# Me & My gf's 350Z



## yafayu (May 31, 2003)




----------



## Radioaktiv (Feb 12, 2004)

my favorite color


----------



## mzanubis (Feb 19, 2003)

i wish i had a 350
and a girlfriend for that matter

both are nice :thumbup:


----------



## asleepz (Feb 24, 2004)

What edition is it?
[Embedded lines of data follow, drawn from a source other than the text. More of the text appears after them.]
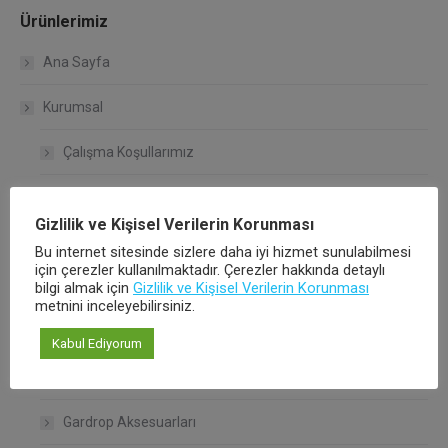
Ürünlerimiz
Ana Sayfa
Kurumsal
Çalışma Koşullarımız
Kalite Politikamız
Gizlilik ve Kişisel Verilerin Korunması
Hakkımızda
Bu internet sitesinde sizlere daha iyi hizmet sunulabilmesi
için çerezler kullanılmaktadır. Çerezler hakkında detaylı
bilgi almak için
Ürünlerimiz
Gizlilik ve Kişisel Verilerin Korunması
metnini inceleyebilirsiniz.
Bağlantı Sistemleri
Kabul Ediyorum
Raf Taşıyıcılar
Gardrop Aksesuarları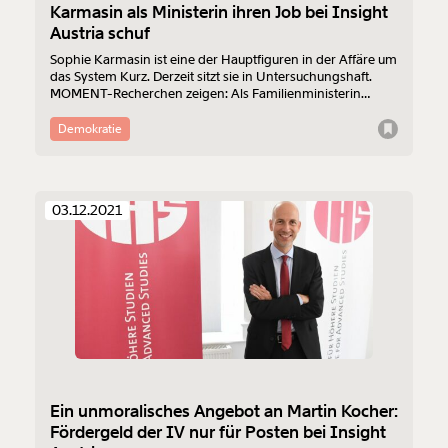
Karmasin als Ministerin ihren Job bei Insight
Austria schuf
Sophie Karmasin ist eine der Hauptfiguren in der Affäre um
das System Kurz. Derzeit sitzt sie in Untersuchungshaft.
MOMENT-Recherchen zeigen: Als Familienministerin
förderte sie massiv, das "Kompetenzzentrum" Insight
Austria im IHS einzurichten. Später übernahm sie dort die
Demokratie
Leitung. Dokumente legen nahe: Sie setzte enge Vertraute
an Positionen, die darüber entschieden. Im Mittelpunkt
steht die langjährige Generalsekretärin und Sektionschefin
Bernadett Humer. Beratend für Karmasin tätig: Der heutige
03.12.2021
Arbeitsminister Martin Kocher.
Veränderung
beginnt mit Dir!
Werde
und wir können gemeinsam
Fördermitglied
unsere Wirtschaft so gestalten, dass sie für alle
Ein unmoralisches Angebot an Martin Kocher:
funktioniert. Unsere Recherchen sind für alle frei im
Fördergeld der IV nur für Posten bei Insight
Netz. Unabhängig und werbefrei. Und das wird auch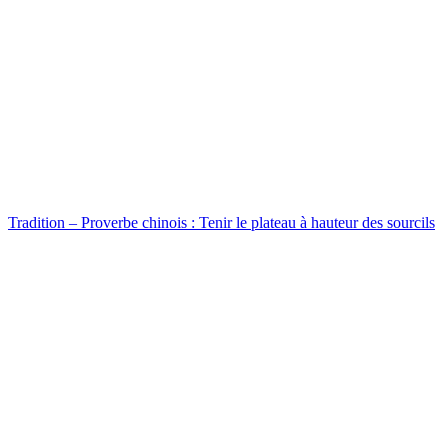
Tradition – Proverbe chinois : Tenir le plateau à hauteur des sourcils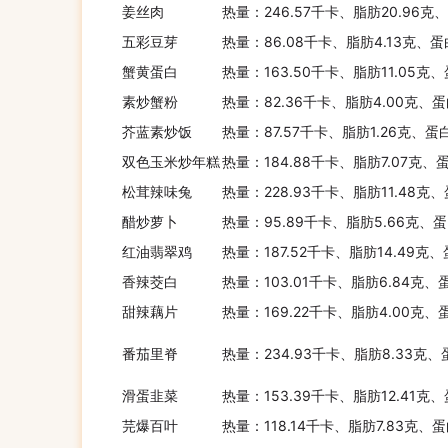
姜丝肉
热量：246.57千卡、脂肪20.96克
五彩豆芽
热量：86.08千卡、脂肪4.13克、蛋
蟹黄蛋白
热量：163.50千卡、脂肪11.05克、
素炒蟹粉
热量：82.36千卡、脂肪4.00克、蛋
芥蓝素炒饭
热量：87.57千卡、脂肪1.26克、蛋白
双色玉米炒年糕
热量：184.88千卡、脂肪7.07克、
松茸辣味兔
热量：228.93千卡、脂肪11.48克、
醋炒萝卜
热量：95.89千卡、脂肪5.66克、蛋
红油翡翠鸡
热量：187.52千卡、脂肪14.49克、
香辣茭白
热量：103.01千卡、脂肪6.84克、
甜辣藕片
热量：169.22千卡、脂肪4.00克、
番茄里脊
热量：234.93千卡、脂肪8.33克、
滑蛋韭菜
热量：153.39千卡、脂肪12.41克
芫爆百叶
热量：118.14千卡、脂肪7.83克、蛋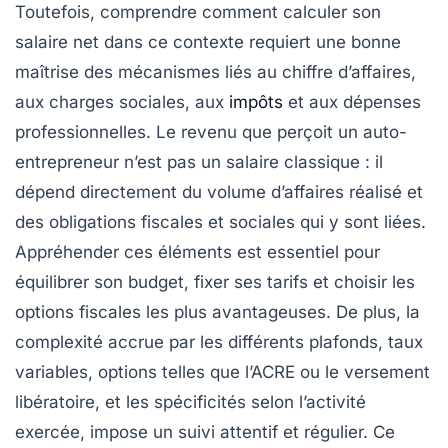
Toutefois, comprendre comment calculer son
salaire net dans ce contexte requiert une bonne
maîtrise des mécanismes liés au chiffre d’affaires,
aux charges sociales, aux
impôts
et aux dépenses
professionnelles. Le revenu que perçoit un auto-
entrepreneur n’est pas un salaire classique : il
dépend directement du volume d’affaires réalisé et
des obligations fiscales et sociales qui y sont liées.
Appréhender ces éléments est essentiel pour
équilibrer son budget, fixer ses tarifs et choisir les
options fiscales les plus avantageuses. De plus, la
complexité accrue par les différents plafonds, taux
variables, options telles que l’ACRE ou le versement
libératoire, et les spécificités selon l’activité
exercée, impose un suivi attentif et régulier. Ce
Ex : Track, Enthusiast, etc.


----------



## Token Moron (Mar 28, 2003)

dang, i dont know why i feel so compelled to ask you what kind of shoes youre wearing...


----------



## Nismo1997 (Dec 26, 2003)

^^ lol..sweet looking Z


----------



## fanl (Jun 24, 2004)

nice car..

but.. ugly shoes =[


----------



## Shawn (Sep 18, 2002)

Awww, so sweet.


----------



## Binger (Aug 29, 2002)

asian hottie...not you...sorry


----------



## 95seRguy (Oct 4, 2004)

nice car.... but for the love of god wash that thing man!


----------



## yafayu (May 31, 2003)

it's performance package


SKD_Tech said:


> What edition is it? Ex : Track, Enthusiast, etc.


----------



## 1slowZ (Jul 8, 2004)

i like it......but wash that thing and make it shine and PLEASE get different shoes for that suit


----------